> What you have to do
Every line that holds the word "Normaali" needs to be copied from the data below.

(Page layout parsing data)
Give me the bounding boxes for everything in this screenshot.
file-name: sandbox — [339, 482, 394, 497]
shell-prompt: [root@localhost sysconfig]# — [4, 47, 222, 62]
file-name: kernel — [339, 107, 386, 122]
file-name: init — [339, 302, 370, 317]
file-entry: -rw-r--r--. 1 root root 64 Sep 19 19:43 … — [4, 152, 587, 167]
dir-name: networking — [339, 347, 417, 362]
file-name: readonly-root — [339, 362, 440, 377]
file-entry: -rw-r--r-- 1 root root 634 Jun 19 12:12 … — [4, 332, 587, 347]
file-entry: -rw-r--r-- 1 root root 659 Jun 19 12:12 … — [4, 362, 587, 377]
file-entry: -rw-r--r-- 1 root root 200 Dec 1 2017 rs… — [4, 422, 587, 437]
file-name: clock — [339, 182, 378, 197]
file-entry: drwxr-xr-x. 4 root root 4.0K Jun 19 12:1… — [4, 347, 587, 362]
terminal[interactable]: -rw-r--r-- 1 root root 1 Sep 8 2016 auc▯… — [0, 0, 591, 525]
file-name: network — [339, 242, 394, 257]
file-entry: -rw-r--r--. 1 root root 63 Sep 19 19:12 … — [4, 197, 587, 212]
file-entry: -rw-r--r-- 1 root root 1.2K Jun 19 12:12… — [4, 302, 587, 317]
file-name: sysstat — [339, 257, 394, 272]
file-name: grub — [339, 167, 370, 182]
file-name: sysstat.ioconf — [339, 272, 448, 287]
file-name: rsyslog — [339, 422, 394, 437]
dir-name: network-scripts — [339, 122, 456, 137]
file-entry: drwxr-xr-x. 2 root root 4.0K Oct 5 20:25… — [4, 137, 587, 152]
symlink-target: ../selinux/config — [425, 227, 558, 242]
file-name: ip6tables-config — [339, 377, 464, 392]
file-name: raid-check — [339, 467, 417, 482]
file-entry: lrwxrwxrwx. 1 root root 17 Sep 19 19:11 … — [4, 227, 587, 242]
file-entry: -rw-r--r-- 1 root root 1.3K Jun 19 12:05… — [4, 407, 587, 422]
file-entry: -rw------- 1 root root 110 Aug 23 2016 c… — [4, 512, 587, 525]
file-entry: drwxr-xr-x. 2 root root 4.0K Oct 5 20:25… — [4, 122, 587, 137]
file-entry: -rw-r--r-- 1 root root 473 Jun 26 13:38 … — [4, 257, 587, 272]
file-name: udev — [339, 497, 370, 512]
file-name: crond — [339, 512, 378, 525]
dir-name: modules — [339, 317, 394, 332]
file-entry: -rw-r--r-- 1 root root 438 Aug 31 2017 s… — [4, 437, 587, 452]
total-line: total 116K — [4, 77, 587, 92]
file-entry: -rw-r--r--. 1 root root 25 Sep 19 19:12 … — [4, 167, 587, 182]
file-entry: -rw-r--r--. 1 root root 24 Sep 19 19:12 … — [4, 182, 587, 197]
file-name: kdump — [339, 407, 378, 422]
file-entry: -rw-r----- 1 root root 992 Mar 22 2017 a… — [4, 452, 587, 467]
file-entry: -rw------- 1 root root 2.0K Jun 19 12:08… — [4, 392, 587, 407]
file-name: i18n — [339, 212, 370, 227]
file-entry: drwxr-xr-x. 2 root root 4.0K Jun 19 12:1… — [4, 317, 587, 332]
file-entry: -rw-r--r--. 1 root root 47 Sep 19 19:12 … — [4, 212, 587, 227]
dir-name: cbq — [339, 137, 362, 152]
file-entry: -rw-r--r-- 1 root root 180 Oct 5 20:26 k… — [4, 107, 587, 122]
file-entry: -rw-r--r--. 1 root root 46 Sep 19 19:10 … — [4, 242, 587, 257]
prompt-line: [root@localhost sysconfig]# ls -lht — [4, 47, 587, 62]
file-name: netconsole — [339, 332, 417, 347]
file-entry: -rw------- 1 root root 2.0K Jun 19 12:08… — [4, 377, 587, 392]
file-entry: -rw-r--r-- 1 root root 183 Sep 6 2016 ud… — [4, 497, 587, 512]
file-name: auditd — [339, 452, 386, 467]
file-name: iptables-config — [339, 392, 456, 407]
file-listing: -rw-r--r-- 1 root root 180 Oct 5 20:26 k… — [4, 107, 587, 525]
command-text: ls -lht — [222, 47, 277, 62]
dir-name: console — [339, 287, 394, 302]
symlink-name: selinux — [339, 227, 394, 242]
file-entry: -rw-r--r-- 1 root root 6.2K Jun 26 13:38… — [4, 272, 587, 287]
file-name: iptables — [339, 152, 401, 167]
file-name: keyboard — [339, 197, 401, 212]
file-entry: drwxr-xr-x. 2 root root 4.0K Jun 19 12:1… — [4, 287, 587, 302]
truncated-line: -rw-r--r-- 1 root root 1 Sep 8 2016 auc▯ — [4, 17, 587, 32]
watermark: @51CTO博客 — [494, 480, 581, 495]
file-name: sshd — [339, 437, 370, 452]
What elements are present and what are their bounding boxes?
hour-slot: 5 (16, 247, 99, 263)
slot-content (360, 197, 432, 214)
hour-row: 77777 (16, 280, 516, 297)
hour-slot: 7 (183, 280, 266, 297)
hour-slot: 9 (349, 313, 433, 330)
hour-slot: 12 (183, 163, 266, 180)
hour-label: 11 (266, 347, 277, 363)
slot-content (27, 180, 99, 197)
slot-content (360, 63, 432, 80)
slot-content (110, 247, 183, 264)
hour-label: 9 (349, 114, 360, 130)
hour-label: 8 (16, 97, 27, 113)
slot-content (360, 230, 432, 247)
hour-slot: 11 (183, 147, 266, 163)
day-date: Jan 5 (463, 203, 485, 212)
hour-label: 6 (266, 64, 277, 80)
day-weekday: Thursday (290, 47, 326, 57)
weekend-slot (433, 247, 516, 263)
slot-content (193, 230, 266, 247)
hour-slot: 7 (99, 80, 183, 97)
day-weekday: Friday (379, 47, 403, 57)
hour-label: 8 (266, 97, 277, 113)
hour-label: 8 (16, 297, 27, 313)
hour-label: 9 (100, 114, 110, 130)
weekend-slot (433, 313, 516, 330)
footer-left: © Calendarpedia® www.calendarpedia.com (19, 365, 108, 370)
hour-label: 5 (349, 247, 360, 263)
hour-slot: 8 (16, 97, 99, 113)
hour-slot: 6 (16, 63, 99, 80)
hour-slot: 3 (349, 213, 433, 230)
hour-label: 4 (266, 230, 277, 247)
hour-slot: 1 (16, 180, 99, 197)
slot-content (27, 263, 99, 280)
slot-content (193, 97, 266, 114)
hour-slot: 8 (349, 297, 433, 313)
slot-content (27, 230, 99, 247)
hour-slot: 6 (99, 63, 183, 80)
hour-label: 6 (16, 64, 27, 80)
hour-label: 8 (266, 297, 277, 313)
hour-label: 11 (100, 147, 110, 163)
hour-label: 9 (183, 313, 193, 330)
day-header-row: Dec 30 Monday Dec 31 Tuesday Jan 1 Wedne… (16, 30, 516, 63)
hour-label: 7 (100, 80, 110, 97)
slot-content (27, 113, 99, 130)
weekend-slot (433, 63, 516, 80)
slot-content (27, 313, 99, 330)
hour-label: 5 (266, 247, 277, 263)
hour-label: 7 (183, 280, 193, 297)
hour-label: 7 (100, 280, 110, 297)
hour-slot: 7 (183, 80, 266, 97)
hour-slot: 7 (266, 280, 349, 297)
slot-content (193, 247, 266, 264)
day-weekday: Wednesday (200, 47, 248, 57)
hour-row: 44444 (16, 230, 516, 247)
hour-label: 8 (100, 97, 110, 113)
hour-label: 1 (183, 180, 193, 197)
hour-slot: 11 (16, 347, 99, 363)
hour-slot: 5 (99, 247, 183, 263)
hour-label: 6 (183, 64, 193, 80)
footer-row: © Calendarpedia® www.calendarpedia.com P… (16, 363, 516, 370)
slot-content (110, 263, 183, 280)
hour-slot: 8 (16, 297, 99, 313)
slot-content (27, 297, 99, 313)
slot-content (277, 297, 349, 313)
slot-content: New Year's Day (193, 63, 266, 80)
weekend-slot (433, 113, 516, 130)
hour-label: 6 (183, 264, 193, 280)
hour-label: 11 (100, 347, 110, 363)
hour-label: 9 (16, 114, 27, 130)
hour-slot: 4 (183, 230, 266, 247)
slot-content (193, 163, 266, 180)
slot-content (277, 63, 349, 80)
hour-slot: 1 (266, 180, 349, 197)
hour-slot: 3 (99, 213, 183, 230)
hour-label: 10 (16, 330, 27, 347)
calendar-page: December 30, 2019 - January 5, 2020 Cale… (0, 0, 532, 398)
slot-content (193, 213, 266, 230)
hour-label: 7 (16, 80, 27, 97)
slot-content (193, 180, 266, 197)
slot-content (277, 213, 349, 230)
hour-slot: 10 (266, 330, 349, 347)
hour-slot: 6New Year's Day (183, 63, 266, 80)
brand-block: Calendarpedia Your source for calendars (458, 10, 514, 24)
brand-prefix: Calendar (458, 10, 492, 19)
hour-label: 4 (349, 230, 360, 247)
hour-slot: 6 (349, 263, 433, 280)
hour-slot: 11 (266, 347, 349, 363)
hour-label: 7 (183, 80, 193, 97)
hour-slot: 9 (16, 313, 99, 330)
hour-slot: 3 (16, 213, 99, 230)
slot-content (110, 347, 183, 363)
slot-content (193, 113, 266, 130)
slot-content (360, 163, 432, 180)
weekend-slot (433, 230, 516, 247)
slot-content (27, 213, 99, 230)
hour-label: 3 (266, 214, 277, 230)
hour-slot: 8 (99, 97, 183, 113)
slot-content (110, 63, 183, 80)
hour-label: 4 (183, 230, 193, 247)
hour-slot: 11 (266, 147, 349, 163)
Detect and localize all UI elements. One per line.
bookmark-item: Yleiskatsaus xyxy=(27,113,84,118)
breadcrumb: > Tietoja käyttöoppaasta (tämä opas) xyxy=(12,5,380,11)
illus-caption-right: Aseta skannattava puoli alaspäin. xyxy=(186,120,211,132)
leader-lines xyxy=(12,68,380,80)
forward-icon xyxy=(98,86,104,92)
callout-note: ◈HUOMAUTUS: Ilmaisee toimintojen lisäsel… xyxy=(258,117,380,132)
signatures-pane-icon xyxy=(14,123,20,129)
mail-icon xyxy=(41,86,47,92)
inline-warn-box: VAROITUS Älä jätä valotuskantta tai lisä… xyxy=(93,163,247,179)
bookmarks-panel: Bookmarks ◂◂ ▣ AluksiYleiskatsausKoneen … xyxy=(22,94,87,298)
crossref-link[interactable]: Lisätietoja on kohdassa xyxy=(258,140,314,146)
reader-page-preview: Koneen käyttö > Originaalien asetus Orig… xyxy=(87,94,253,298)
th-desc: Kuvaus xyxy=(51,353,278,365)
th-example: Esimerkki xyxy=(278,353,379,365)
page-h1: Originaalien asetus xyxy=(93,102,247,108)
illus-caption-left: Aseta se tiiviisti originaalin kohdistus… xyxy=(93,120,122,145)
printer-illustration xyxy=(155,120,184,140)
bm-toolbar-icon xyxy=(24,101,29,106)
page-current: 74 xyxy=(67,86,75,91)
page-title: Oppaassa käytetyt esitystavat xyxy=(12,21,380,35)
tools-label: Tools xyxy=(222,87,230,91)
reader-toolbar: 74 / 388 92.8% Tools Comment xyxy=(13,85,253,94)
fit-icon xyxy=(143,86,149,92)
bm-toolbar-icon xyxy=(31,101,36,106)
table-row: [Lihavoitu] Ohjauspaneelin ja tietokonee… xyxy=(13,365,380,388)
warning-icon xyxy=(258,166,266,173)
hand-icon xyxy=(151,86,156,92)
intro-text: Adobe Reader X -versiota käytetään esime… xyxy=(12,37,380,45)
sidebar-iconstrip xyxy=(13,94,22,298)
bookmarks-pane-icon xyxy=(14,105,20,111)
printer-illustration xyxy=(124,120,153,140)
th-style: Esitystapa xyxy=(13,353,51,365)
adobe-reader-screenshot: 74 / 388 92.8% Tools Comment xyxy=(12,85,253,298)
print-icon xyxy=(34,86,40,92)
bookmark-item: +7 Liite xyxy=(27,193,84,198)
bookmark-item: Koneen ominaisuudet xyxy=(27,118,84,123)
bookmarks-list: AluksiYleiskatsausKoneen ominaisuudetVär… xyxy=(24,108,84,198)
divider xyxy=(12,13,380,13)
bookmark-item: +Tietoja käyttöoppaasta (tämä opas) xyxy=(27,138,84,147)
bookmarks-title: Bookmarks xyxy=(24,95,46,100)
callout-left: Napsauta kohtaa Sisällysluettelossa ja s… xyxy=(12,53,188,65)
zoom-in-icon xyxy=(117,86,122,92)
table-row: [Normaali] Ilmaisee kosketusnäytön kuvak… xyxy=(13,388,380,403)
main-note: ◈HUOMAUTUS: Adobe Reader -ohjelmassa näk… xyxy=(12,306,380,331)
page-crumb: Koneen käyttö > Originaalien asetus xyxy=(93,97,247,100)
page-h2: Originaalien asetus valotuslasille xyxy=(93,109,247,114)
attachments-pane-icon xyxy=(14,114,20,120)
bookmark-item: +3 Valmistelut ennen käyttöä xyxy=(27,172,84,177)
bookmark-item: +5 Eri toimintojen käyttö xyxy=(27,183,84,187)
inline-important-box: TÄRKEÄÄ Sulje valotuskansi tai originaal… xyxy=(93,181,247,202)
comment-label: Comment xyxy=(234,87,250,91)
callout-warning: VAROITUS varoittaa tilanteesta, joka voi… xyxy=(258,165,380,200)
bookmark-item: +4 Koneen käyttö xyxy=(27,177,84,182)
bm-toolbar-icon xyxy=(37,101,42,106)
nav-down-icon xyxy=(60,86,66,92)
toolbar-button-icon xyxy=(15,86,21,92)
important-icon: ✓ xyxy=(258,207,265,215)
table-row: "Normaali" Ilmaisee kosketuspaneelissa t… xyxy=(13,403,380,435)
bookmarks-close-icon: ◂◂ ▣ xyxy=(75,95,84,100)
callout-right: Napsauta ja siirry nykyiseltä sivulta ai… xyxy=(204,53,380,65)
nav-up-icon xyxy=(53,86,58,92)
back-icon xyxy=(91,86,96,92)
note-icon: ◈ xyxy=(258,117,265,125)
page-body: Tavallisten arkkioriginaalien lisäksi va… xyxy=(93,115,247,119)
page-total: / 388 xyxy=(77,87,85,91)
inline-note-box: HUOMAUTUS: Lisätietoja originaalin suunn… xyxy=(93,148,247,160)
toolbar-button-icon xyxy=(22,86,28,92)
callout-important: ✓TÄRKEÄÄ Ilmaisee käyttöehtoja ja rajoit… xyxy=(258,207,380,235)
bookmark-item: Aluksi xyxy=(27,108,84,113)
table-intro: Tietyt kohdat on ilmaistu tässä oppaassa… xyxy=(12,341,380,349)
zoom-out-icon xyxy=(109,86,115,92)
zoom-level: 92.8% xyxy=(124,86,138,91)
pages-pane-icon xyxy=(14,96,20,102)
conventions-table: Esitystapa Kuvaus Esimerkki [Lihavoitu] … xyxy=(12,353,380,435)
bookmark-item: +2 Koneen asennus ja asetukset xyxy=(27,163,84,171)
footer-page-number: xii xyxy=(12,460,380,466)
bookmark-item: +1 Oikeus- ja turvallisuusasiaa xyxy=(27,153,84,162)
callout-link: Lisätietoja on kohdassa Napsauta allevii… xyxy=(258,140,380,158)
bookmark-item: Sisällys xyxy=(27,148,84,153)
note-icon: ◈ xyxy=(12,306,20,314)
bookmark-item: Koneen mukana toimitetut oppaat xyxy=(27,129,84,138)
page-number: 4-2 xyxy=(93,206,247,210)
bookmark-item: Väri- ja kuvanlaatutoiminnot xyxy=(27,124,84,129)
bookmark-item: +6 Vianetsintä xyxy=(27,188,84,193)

> Output for this exercise
table-row: [Normaali] Ilmaisee kosketusnäytön kuvak… xyxy=(13,388,380,403)
table-row: "Normaali" Ilmaisee kosketuspaneelissa t… xyxy=(13,403,380,435)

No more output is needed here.